Photo: Redacción Médica retrieved
José Miguel won’t be able to submit his thesis this year, and he won’t graduate as an architect. That was one of his main goals for 2019, because he’s working on the possibility of leaving Venezuela with a diploma, but he’s failed due to an electric crisis that’s especially cruel in Western states like Zulia, where citizens scarcely have six hours of power, despite the rationing plan of 12 daily hours implemented by the authorities.
A semester at the Rafael Urdaneta University, in Maracaibo, costs Bs. 990,000 (almost $160 at May’s black market rate) while the integral minimum wage is Bs. 65,000. The institution lacks a power generator, so the dynamics between students and teachers went to hell since March, with the first nationwide blackout. Classes are scheduled via WhatsApp or Twitter at best. They’re brief, with poor attendance.
“I don’t ask for power to get the air conditioning running,” says a frustrated José Miguel. “I just want to work on the computers.”
University classes are scheduled via WhatsApp or Twitter at best. They’re brief, with poor attendance.
A specific problem he has is directly related to the blackouts: he can’t find a place to print some plans. “I was so angry, I cried. The professor refused the digital versions.”

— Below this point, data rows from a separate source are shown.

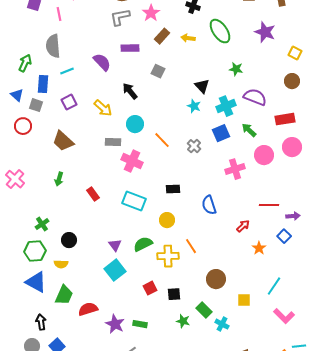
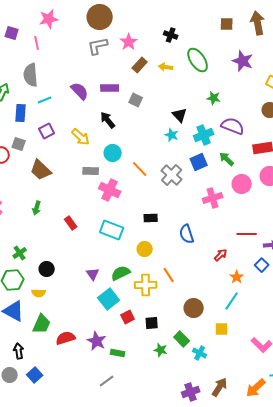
purple rectangle: (130, 48) -> (110, 88), moved
gray square: (36, 105) -> (19, 144), moved
gray cross: (194, 146) -> (172, 175), size x1.5
cyan square: (115, 270) -> (109, 299), moved
cyan line: (274, 286) -> (232, 301), moved
purple star: (115, 324) -> (97, 341), moved

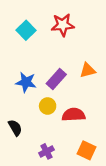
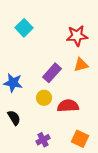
red star: (63, 25) -> (77, 36), moved
blue star: (26, 82) -> (13, 83), moved

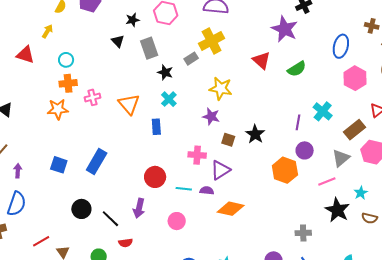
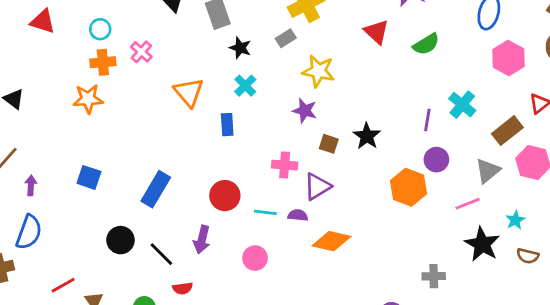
gray rectangle: (191, 59) -> (286, 38), moved
pink cross: (93, 97) -> (141, 52), moved, turned -35
blue rectangle: (97, 161) -> (156, 189), moved

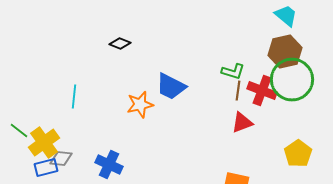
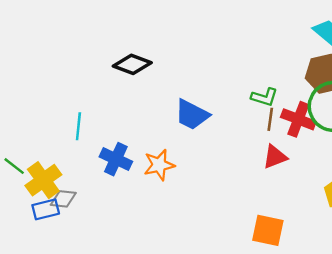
black diamond: (120, 44) -> (132, 64), size x1.5
orange star: (140, 105) -> (159, 165), moved
blue cross: (109, 165) -> (116, 159), moved

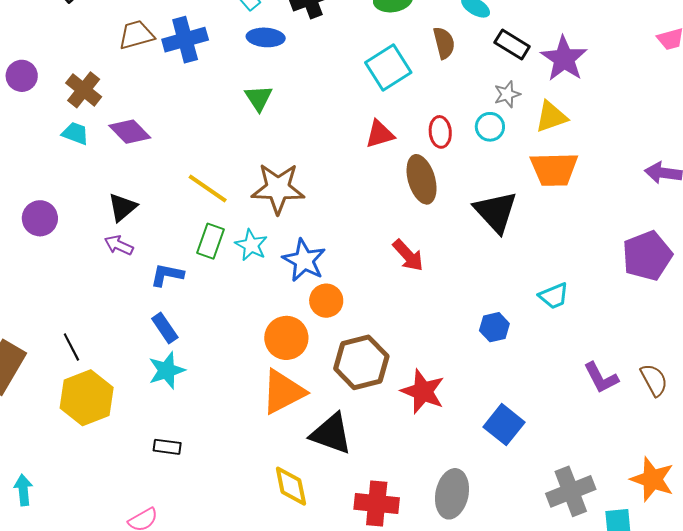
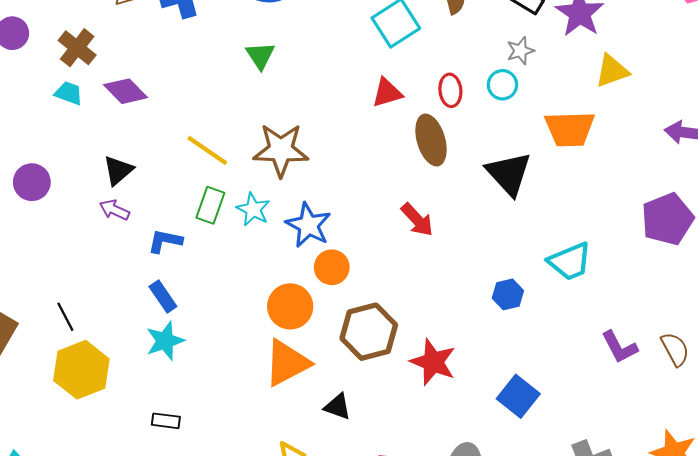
yellow triangle: (551, 117) -> (612, 71), moved
cyan trapezoid: (554, 296) -> (570, 261), size x1.4
black triangle: (331, 434) -> (337, 407), size x0.6

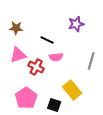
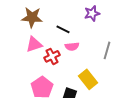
brown star: (16, 28) -> (32, 17), size x1.5
red cross: (36, 67) -> (52, 56), turned 35

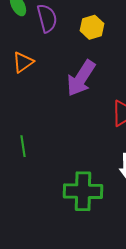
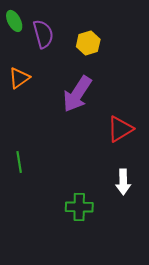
green cross: (83, 191) -> (79, 207), size x0.7

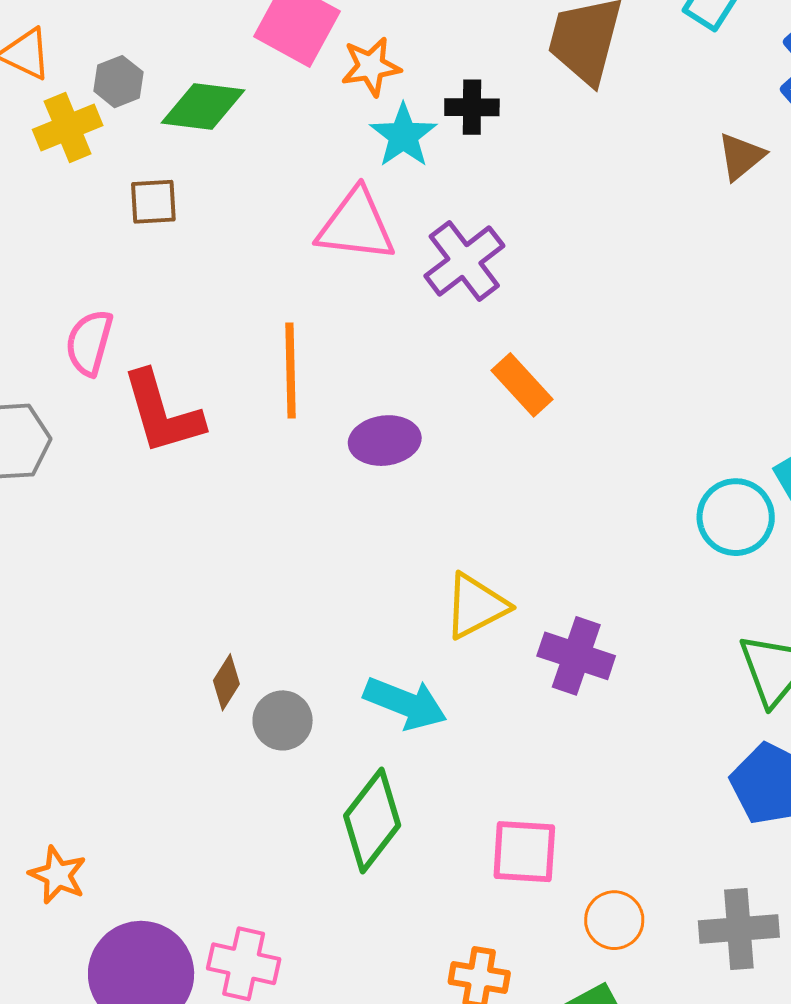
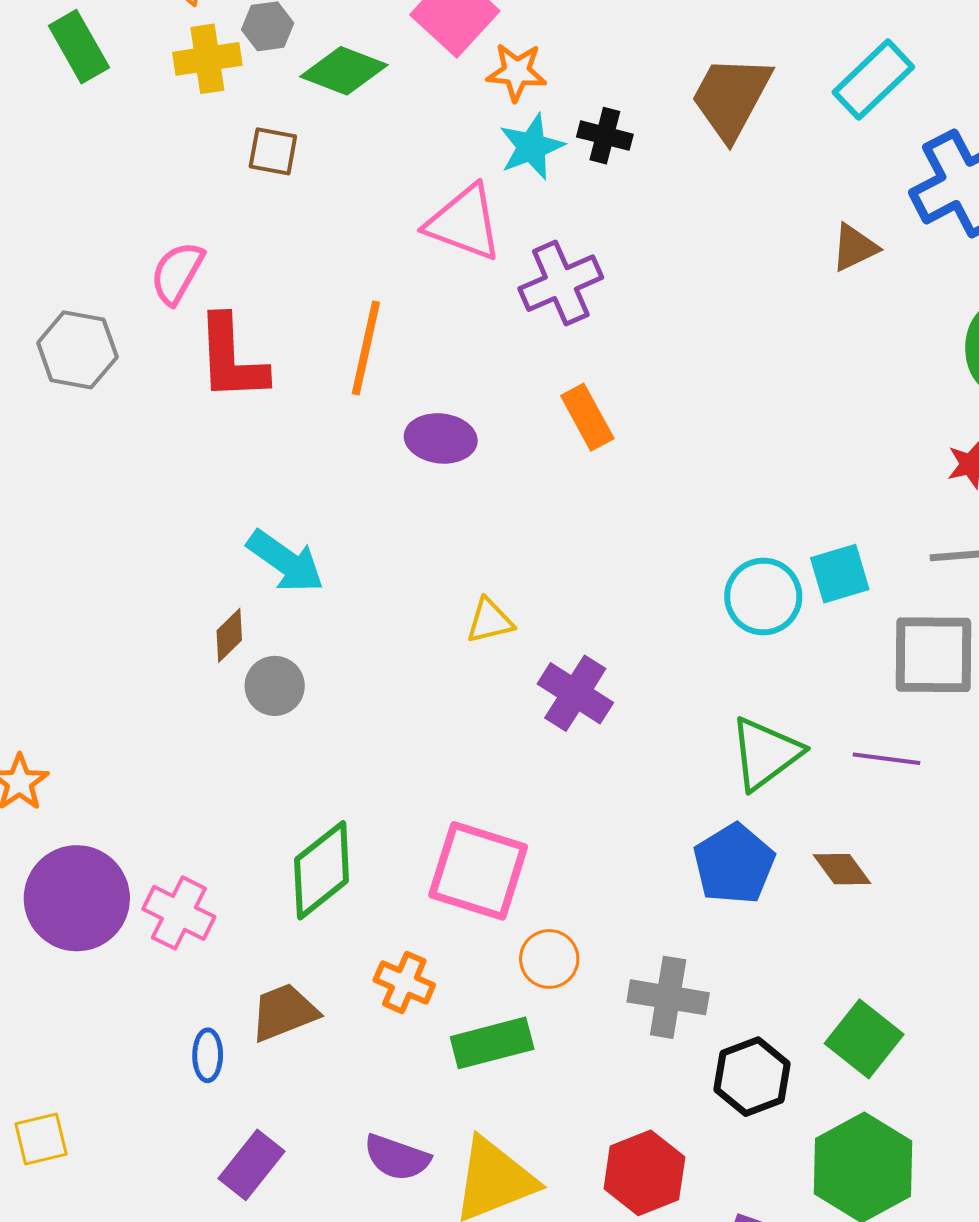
yellow triangle: (476, 606) -> (490, 621), size x0.7
cyan arrow: (405, 703) -> (285, 561), moved
green diamond: (372, 820) -> (322, 870), moved
pink square: (524, 852) -> (478, 871), size x1.4

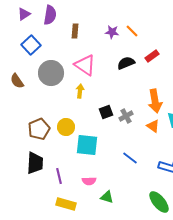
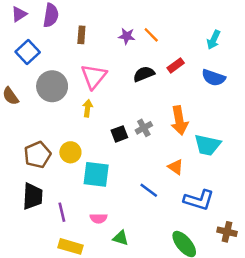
pink triangle: (85, 65) -> (94, 76), turned 35
gray cross: (126, 116) -> (144, 128), moved
orange triangle: (153, 126) -> (176, 167), moved

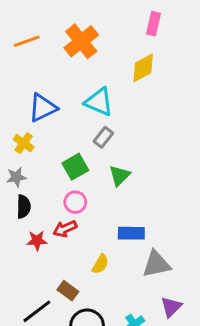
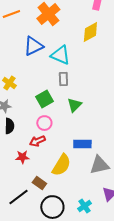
blue triangle: (43, 108) -> (33, 46), moved
gray rectangle: (103, 137) -> (63, 79), turned -40
red star: (37, 241) -> (22, 157), moved
yellow semicircle: (100, 264) -> (61, 165), size x1.6

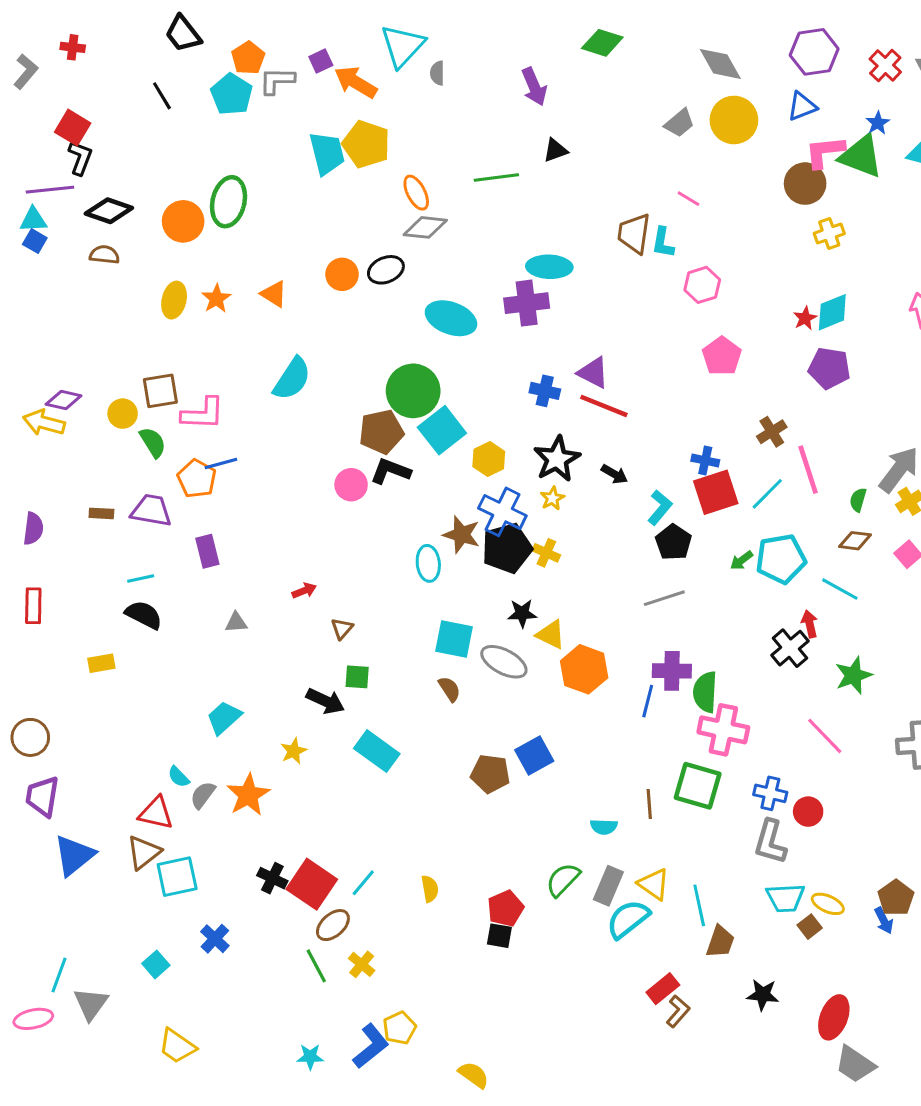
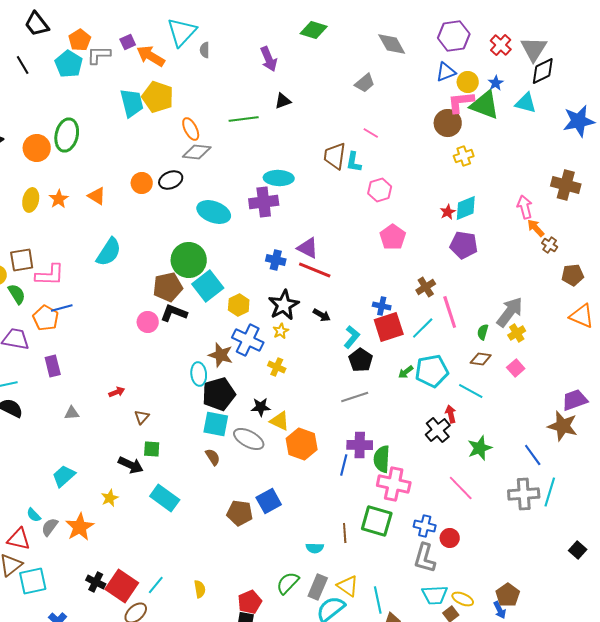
yellow circle: (734, 120) -> (468, 82), moved, size x0.7
black pentagon: (507, 548) -> (219, 394), moved

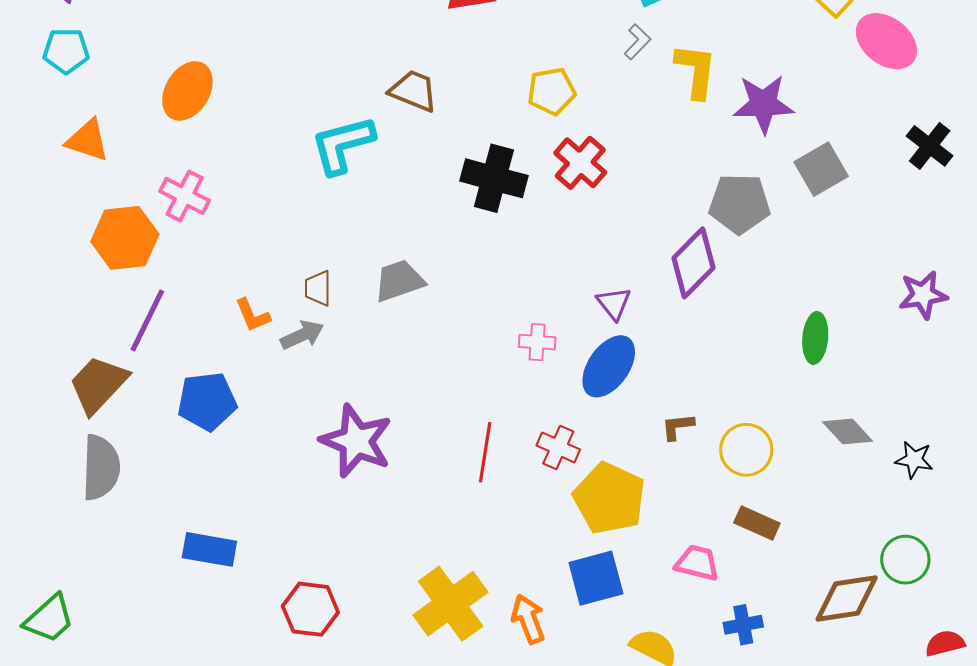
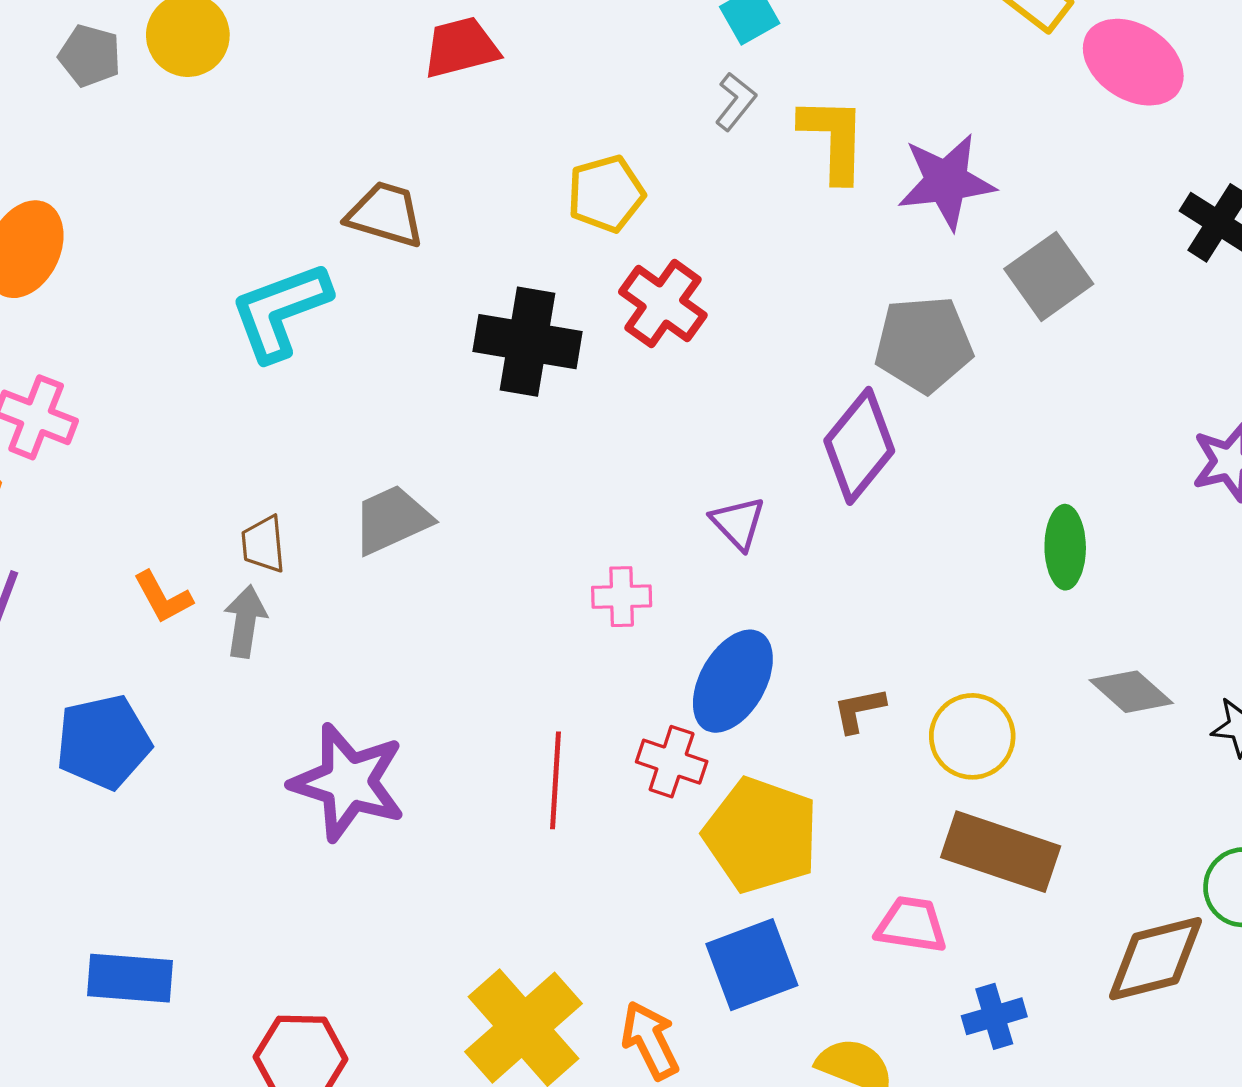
gray arrow: (302, 335) -> (245, 621), turned -51
blue ellipse: (609, 366) -> (733, 681), moved
brown rectangle: (757, 523) -> (1001, 852), size x1.6

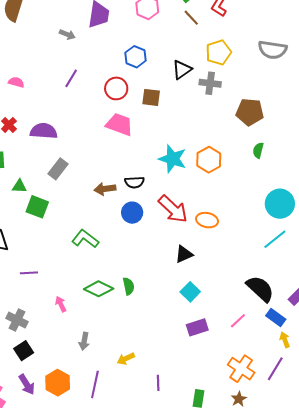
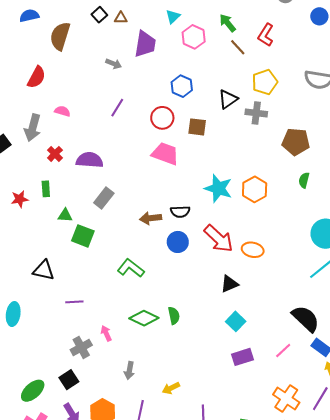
gray cross: (17, 320) -> (81, 347), moved, turned 35

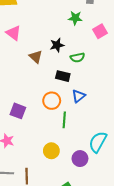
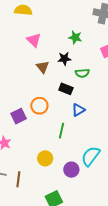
green star: (75, 18) -> (75, 37), moved
pink triangle: (13, 33) -> (34, 40), moved
orange circle: (52, 101) -> (39, 106), moved
purple square: (18, 111) -> (19, 116), turned 35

That’s what Zulian university students have suffered in recent weeks without energy: the hours and quality of classes have decreased and teachers usually make up for it by sending online homework, which some students can’t deliver because the region’s connectivity sucks. Those who can attend classes have to do so without air conditioning in a city where temperatures can reach 40° C.
Some universities have been forced to extend their courses. In the Cecilio Acosta Catholic University, the extension was short, starting in early February with an original end in mid-April, going on instead until May.
“The university extended the semester for three weeks, as a chance for students affected by blackouts to catch up,” says Dennis Reina, a journalism student. “When things began stabilizing, we had power but no internet, so we still couldn’t work.”
LUZ without luz
The University of Zulia (also known as LUZ) always stood out for two reasons: the quality of its teachers and their constant strikes due to poor salaries and the constant decay of an institution that was once one of the best universities in Latin America.
Now LUZ has no energy. In relatively normal times, during the protests, the university opened for at least half a day, but that’s not possible anymore. According to José Barboza, student leader at LUZ, rector Jorge Palencia has written to the recently created Energy Bureau to request new rationing schedules in the area, so that students and teachers can work at least in the morning. Perhaps he’s been ignored, among other things, because the university publicly recognized Juan Guaidó as caretaker President of Venezuela.
Now LUZ has no energy. In relatively normal times, during the protests, the university opened for at least half a day, but that’s not possible anymore.
“They’re trying to cut academic content,” says José Meléndez, Mechanical Engineering student. “We frequently get homework, but we can’t do it without power. In Physics II, we have to measure the tension and amperage of electric currents with a multimeter and that requires electricity. How can we practice our theory?”
Although the national electric emergency started in March, it’s been hitting Zulia since 2018. A little over eight months ago, a section powering LUZ’s Experimental Sciences and Veterinary schools malfunctioned, and the issue hasn’t been solved.
University education is shutting down
During the protests of 2014 and 2017, amidst the chaos and tear gas rolling through the halls, Zulian universities kept their classrooms open to continue the academic year with a semblance of normalcy. The 2019 blackouts finally broke that discipline.
José Meléndez, potential engineer of the republic, concludes the interview with a broken voice of helplessness: “I’m worried about other states leaving Zulia alone. People in Caracas aren’t living this, this rationing isn’t applied in many states. They’re acting as if nothing is happening. But the blackout never ended here.”